| Exercise brief |
Copy whichever lines of the data hold the word "defensive".

[[ Source material, beginning ]]

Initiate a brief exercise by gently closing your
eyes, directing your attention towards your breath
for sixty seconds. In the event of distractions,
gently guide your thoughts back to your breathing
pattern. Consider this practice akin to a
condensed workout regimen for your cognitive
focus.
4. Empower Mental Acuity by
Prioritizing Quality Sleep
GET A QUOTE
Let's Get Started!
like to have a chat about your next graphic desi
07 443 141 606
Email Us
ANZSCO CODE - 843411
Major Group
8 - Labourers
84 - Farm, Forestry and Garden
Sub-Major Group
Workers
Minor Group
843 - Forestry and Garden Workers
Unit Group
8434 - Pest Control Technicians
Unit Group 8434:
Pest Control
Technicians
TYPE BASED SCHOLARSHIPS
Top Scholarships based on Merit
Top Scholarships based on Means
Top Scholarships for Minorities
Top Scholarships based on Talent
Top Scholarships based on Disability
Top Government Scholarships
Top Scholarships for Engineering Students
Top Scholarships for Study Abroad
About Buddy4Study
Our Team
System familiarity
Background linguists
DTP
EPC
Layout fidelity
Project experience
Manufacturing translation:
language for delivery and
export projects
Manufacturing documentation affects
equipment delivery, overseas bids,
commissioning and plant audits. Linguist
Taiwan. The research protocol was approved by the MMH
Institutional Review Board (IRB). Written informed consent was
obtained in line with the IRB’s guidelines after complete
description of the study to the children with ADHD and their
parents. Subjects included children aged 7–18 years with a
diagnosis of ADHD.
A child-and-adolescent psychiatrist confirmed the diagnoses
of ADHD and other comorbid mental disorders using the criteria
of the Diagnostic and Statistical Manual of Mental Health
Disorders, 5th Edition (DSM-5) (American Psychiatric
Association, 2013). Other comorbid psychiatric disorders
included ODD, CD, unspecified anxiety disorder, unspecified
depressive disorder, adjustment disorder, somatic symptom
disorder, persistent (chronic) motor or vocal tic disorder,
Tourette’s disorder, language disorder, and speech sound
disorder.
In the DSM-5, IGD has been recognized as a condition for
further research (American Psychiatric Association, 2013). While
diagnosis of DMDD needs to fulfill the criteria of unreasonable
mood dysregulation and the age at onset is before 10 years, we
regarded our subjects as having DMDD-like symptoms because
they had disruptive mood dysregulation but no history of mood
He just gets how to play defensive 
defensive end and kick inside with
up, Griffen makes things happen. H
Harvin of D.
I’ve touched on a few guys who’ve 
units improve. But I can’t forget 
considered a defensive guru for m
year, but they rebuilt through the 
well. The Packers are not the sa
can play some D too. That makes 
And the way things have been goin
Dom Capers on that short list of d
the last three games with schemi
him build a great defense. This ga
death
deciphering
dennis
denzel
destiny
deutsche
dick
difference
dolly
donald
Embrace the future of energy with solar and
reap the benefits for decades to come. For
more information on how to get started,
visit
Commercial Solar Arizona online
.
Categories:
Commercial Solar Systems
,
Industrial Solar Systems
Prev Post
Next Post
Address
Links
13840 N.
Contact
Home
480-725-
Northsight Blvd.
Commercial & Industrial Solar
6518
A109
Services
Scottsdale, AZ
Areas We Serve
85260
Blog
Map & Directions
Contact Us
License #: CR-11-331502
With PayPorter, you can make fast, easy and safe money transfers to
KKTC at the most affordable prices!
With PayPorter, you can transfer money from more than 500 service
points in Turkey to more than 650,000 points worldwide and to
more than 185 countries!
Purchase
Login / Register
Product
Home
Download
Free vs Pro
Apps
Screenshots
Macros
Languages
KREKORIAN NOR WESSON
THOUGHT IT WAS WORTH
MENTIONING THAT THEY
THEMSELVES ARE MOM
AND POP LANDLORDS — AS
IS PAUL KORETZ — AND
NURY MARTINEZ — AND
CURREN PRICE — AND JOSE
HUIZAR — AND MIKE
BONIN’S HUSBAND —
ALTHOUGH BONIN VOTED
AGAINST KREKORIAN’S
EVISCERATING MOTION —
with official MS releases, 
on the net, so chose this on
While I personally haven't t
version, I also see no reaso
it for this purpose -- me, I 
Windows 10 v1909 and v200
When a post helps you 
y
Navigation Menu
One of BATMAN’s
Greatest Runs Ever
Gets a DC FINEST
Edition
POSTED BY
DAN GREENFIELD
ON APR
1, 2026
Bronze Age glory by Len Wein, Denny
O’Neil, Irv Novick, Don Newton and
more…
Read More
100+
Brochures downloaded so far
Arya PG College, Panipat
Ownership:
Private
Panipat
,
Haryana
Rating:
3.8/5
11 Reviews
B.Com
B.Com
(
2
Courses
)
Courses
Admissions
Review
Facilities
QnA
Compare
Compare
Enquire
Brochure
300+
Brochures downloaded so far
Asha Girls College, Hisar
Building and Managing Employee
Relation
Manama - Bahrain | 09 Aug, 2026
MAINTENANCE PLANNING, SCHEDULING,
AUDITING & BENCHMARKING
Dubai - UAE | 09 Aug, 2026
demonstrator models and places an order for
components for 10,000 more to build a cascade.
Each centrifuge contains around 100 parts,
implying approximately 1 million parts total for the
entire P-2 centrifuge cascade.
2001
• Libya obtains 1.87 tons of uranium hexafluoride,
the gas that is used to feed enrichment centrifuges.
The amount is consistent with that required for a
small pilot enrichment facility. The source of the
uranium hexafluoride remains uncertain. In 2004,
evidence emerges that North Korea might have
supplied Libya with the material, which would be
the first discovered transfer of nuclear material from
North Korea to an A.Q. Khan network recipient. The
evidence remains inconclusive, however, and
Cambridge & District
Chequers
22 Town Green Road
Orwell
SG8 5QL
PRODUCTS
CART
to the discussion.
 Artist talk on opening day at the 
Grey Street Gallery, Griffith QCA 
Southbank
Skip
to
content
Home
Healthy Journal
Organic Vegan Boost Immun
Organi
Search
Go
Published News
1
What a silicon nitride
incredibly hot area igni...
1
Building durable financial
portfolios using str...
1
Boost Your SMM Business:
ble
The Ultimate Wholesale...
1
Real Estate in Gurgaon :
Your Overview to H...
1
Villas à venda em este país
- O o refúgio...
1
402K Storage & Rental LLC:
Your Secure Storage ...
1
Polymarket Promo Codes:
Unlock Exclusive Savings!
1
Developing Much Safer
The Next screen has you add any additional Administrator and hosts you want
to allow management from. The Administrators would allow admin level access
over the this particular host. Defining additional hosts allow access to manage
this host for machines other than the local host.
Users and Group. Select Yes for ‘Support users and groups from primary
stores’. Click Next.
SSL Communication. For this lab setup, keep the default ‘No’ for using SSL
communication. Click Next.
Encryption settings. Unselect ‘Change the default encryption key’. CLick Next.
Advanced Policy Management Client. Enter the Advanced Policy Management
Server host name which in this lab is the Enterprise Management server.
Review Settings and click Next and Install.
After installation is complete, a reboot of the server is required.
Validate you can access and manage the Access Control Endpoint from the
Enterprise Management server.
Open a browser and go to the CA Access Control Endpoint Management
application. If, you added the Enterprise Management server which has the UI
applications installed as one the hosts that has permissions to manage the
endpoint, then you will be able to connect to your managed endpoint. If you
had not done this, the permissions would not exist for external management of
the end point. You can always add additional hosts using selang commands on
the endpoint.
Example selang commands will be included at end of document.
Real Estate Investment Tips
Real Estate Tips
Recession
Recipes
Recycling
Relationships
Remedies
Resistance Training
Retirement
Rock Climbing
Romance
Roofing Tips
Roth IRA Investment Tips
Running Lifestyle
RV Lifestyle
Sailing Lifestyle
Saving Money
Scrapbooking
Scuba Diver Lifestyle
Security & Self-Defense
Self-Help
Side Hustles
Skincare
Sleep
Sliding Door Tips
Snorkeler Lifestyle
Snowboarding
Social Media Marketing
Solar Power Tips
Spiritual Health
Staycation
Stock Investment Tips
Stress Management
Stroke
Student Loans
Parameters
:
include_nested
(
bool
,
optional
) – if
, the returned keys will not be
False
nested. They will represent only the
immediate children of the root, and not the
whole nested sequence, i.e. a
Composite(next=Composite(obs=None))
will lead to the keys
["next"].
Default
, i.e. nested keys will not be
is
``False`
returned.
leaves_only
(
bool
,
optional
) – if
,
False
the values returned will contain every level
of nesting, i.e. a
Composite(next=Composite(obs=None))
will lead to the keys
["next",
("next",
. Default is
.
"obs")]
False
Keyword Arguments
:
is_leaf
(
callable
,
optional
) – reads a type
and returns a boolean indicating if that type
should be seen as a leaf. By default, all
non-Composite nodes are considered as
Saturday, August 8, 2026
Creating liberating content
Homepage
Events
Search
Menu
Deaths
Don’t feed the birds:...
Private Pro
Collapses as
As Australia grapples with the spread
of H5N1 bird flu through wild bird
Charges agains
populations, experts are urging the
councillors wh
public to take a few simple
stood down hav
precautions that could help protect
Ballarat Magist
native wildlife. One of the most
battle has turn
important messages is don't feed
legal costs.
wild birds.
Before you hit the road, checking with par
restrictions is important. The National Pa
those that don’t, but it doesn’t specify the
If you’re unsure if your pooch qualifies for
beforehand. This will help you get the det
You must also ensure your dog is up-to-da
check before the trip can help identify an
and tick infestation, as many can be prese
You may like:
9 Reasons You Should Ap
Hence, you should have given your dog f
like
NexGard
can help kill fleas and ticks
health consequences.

[[ Source material, end ]]

| Solution to the problem |
He just gets how to play defensive 
defensive end and kick inside with
considered a defensive guru for m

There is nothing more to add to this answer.